By the end of the film, harmony is restored in the house, most obviously
through the return of the traditional appearance of its interior. The
tone of the end has a feeling of a peaceful hybridity between old and
new. The old owners are in the living room dancing with Lydia. The new
owners are happy with their new home too. The wife has even found inspiration
for her art in her new surroundings, from Beetlejuice’s haunting,
so she has appropriated the situation without turning her home into a
marketable haunted house.
The film can be seen to represent anxieties surrounding changing family
and domestic relationships. Horner and Zlosnik state that the comic gothic
makes ‘an estranged world more bearable.’ The anxiety explored
in the film surrounds Lydia’s relationship with her father and step
mother. There are several incidents at the beginning of the film showing
her to be ignored by her parents. What Lydia finds in the ghosts are friends
who have also been sidelined, with Barbara and Adam feeling rejected from
their own home. The finale shows a relatively peaceful extended family,
an inclusive, ‘everyone’s welcome’ notion, with biological
parents, step parents, ghost parents and other ghostly friends completing
the family unit.
What is slightly disappointing about the end, however, is Lydia’s
appearance. She seems to be reformed and extremely conventionally happy
as she cycles home after school. The Goth of the start has vanished and,
far more significant than her style, her sense of irony and quick wittedness
has also been lost. The comic element and happy ending have removed the
Goth from the gothic, which seems contradictory to Burton’s over
the top aesthetic. Television series like The Munsters and The Addams
Family are good examples of the depiction of happy, funny families that
are still dark, macabre and theatrical.
The gothic is a term of debate among critics, difficult to pin down and
in this way akin to the term postmodernism. What seems clear is when the
gothic and postmodernism collide the result often includes the comic.

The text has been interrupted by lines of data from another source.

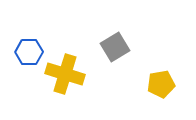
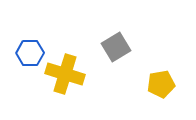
gray square: moved 1 px right
blue hexagon: moved 1 px right, 1 px down
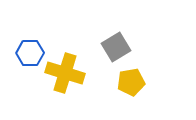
yellow cross: moved 1 px up
yellow pentagon: moved 30 px left, 2 px up
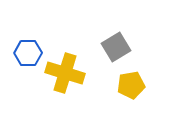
blue hexagon: moved 2 px left
yellow pentagon: moved 3 px down
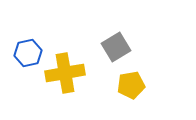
blue hexagon: rotated 12 degrees counterclockwise
yellow cross: rotated 27 degrees counterclockwise
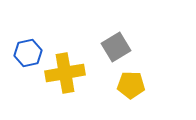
yellow pentagon: rotated 12 degrees clockwise
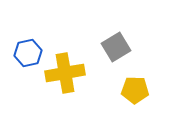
yellow pentagon: moved 4 px right, 5 px down
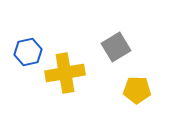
blue hexagon: moved 1 px up
yellow pentagon: moved 2 px right
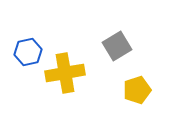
gray square: moved 1 px right, 1 px up
yellow pentagon: rotated 20 degrees counterclockwise
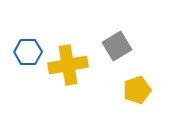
blue hexagon: rotated 12 degrees clockwise
yellow cross: moved 3 px right, 8 px up
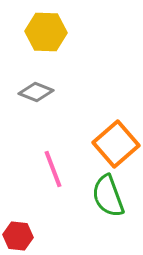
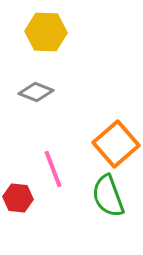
red hexagon: moved 38 px up
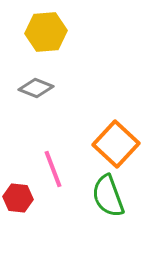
yellow hexagon: rotated 6 degrees counterclockwise
gray diamond: moved 4 px up
orange square: rotated 6 degrees counterclockwise
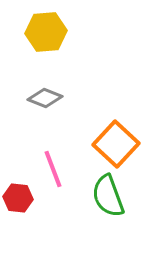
gray diamond: moved 9 px right, 10 px down
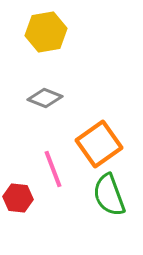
yellow hexagon: rotated 6 degrees counterclockwise
orange square: moved 17 px left; rotated 12 degrees clockwise
green semicircle: moved 1 px right, 1 px up
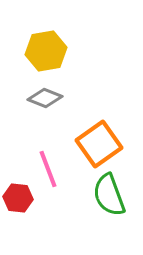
yellow hexagon: moved 19 px down
pink line: moved 5 px left
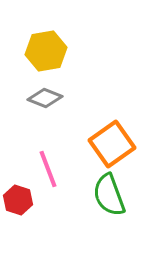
orange square: moved 13 px right
red hexagon: moved 2 px down; rotated 12 degrees clockwise
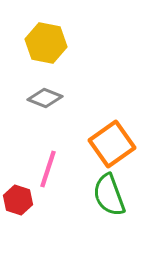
yellow hexagon: moved 8 px up; rotated 21 degrees clockwise
pink line: rotated 39 degrees clockwise
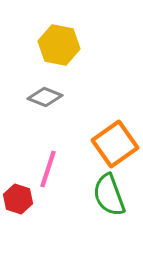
yellow hexagon: moved 13 px right, 2 px down
gray diamond: moved 1 px up
orange square: moved 3 px right
red hexagon: moved 1 px up
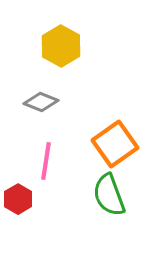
yellow hexagon: moved 2 px right, 1 px down; rotated 18 degrees clockwise
gray diamond: moved 4 px left, 5 px down
pink line: moved 2 px left, 8 px up; rotated 9 degrees counterclockwise
red hexagon: rotated 12 degrees clockwise
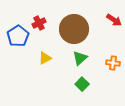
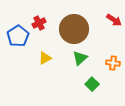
green square: moved 10 px right
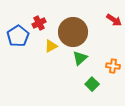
brown circle: moved 1 px left, 3 px down
yellow triangle: moved 6 px right, 12 px up
orange cross: moved 3 px down
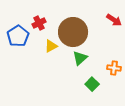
orange cross: moved 1 px right, 2 px down
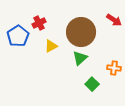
brown circle: moved 8 px right
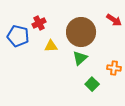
blue pentagon: rotated 25 degrees counterclockwise
yellow triangle: rotated 24 degrees clockwise
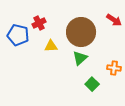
blue pentagon: moved 1 px up
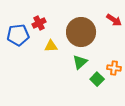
blue pentagon: rotated 20 degrees counterclockwise
green triangle: moved 4 px down
green square: moved 5 px right, 5 px up
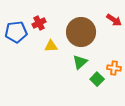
blue pentagon: moved 2 px left, 3 px up
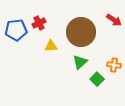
blue pentagon: moved 2 px up
orange cross: moved 3 px up
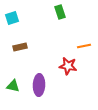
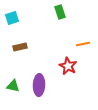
orange line: moved 1 px left, 2 px up
red star: rotated 18 degrees clockwise
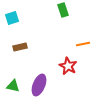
green rectangle: moved 3 px right, 2 px up
purple ellipse: rotated 20 degrees clockwise
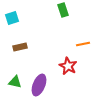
green triangle: moved 2 px right, 4 px up
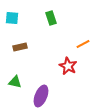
green rectangle: moved 12 px left, 8 px down
cyan square: rotated 24 degrees clockwise
orange line: rotated 16 degrees counterclockwise
purple ellipse: moved 2 px right, 11 px down
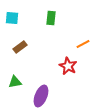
green rectangle: rotated 24 degrees clockwise
brown rectangle: rotated 24 degrees counterclockwise
green triangle: rotated 24 degrees counterclockwise
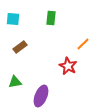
cyan square: moved 1 px right, 1 px down
orange line: rotated 16 degrees counterclockwise
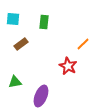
green rectangle: moved 7 px left, 4 px down
brown rectangle: moved 1 px right, 3 px up
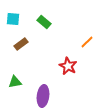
green rectangle: rotated 56 degrees counterclockwise
orange line: moved 4 px right, 2 px up
purple ellipse: moved 2 px right; rotated 15 degrees counterclockwise
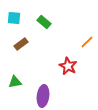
cyan square: moved 1 px right, 1 px up
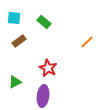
brown rectangle: moved 2 px left, 3 px up
red star: moved 20 px left, 2 px down
green triangle: rotated 16 degrees counterclockwise
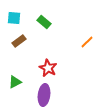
purple ellipse: moved 1 px right, 1 px up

Simon Malpas wrote that the postmodern ‘evokes ideas of irony, disruption,
playfulness, parody and simulation’frequently originating from a
‘mixing of styles’, ‘voices contradicting and undermining
each other’ and plots where ‘nothing is as it seems’.8
This definition encompasses the idea of the comic gothic, the notion of
playing with the conventions of a narrative style that has been established
and continually exaggerated and revived for two centuries.
References
1Horner,
A. and Zlosnik, S. Gothic and the Comic Turn (London: Palgrave
Macmillan, 2004 ), p. 11.
2Burke, E.
‘Philosophical Enquiry into the Origins of our Ideas of the Sublime
and the Beautiful’, in The Gothic Reader: A Critical Anthology,
Ed. Martin Myrone (London: Tate, 2006) p. 124.
3 Quoted
in Horner, A. and Zlosnik, S. Gothic and the Comic Turn, p. 13.
4 Elliott,
K. ‘Gothic - Film – Parody’ in The Routledge Companion
to Gothic ed. Catherine Spooner and Emma McEvoy (London: Routledge,
2007) p. 227.
5 Poe, E.A.
‘The Tell-Tale Heart’ (1843) in Selected Tales (Oxford: Oxford
University Press, 2008) p. 193.
6 Twin
Peaks. Pilot. Dir. David Lynch, Lynch-Frost Productions, 1990.
7 Jerrold
E. Hogle, ‘The Gothic Ghost of the Counterfeit and the Progress
of Abjection’ in A Companion to the Gothic, ed. David Punter
(Oxford: Blackwell, 2000) p. 293.
8 Malpas,
S., The Postmodern (New York: Routledge, 2005), pp. 6, 23.